Les professionnels de la mer ont décidé de se mettre ensemble pour défendre la filière qui pourrait bien disparaître s'ils ne font rien. Dès 7 h 30, ce matin, ils seront devant la direction de la mer, à Fouillole, pour faire entendre leur voix.
Au port de Galbas à Sainte-Anne, l'intersyndicale
des marins pêcheurs - FO, CGT et SEPA CFDT - a convié les
professionnels, hier, à une réunion pour dénoncer l'absence de
l'État et du Comité de pêche face à leurs préoccupations.

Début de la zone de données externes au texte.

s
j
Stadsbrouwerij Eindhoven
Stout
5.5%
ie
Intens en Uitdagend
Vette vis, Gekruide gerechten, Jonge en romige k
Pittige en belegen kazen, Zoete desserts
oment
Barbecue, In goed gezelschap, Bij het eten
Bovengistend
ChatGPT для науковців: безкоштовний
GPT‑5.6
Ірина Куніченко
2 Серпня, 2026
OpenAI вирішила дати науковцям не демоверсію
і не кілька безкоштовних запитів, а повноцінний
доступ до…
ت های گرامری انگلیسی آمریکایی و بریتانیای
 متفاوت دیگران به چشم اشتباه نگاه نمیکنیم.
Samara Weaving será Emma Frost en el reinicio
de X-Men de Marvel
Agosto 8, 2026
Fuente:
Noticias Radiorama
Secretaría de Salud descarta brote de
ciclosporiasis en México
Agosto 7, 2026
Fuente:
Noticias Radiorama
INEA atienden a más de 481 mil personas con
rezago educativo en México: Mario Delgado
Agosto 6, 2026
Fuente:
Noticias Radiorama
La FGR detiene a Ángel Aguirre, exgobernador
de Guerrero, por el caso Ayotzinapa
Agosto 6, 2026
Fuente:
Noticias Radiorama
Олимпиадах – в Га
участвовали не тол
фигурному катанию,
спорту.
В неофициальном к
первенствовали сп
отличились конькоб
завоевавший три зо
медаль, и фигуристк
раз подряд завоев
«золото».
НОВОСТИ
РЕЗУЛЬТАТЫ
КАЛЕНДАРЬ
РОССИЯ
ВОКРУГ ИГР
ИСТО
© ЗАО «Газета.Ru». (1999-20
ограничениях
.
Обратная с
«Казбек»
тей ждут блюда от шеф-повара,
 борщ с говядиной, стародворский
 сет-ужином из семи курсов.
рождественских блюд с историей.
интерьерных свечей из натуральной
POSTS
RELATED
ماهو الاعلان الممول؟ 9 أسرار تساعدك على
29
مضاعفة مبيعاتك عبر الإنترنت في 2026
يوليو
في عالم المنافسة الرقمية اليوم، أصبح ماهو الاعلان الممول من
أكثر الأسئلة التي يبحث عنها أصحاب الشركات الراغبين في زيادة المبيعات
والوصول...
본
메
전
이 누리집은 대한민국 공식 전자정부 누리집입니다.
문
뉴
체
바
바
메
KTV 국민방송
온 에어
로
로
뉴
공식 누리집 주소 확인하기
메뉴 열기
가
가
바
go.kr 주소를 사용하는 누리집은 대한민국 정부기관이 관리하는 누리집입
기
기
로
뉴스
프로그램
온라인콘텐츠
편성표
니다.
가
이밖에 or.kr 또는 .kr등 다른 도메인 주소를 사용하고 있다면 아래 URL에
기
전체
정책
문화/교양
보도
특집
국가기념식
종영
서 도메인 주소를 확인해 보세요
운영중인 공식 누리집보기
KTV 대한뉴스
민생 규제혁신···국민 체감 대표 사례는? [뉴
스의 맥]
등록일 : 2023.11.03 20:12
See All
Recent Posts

« Nous refusons la mort de la pêche en Guadeloupe », ont
répété les intervenants, décidés à se faire entendre, n'ayant aucun
retour de leur interlocuteur. Ce matin, dès 7 h 30, ils seront à la
direction de la mer à Fouillole. Une vingtaine d'entre eux lève la
main pour dire qu'ils seront aux côtés de l'intersyndicale
réalisant qu'ils doivent jouer collectif s'ils veulent être pris au
sérieux et peut-être sauver la profession. « Il vaut mieux
perdre deux jours, que des années », a répété Jean-Michel
Landre, secrétaire général CGT marin pêcheur, cherchant à
convaincre les derniers réfractaires. Sous le hangar, les pêcheurs
sont venus de Sainte-Rose, de Basse-Terre de Saint-François, de
Marie-Galante et des Saintes. Prenant la parole, le secrétaire
général du syndicat CGT explique que l'intersyndicale a téléphoné,
envoyé des mails au comité régional des pêches, censé les défendre
et les informer des circulaires prises par l'État. « Nous
n'avons eu aucune réponse, souligne Jean-Michel Landre. Nous avons
entrepris la même démarche auprès de la direction de la mer. Sans
aucune réponse là encore. Nous leur avons demandé une réunion afin
d'aborder tous les problèmes qui nous préoccupaient : le carburant,
l'arrêté de juillet 2024, la VMS...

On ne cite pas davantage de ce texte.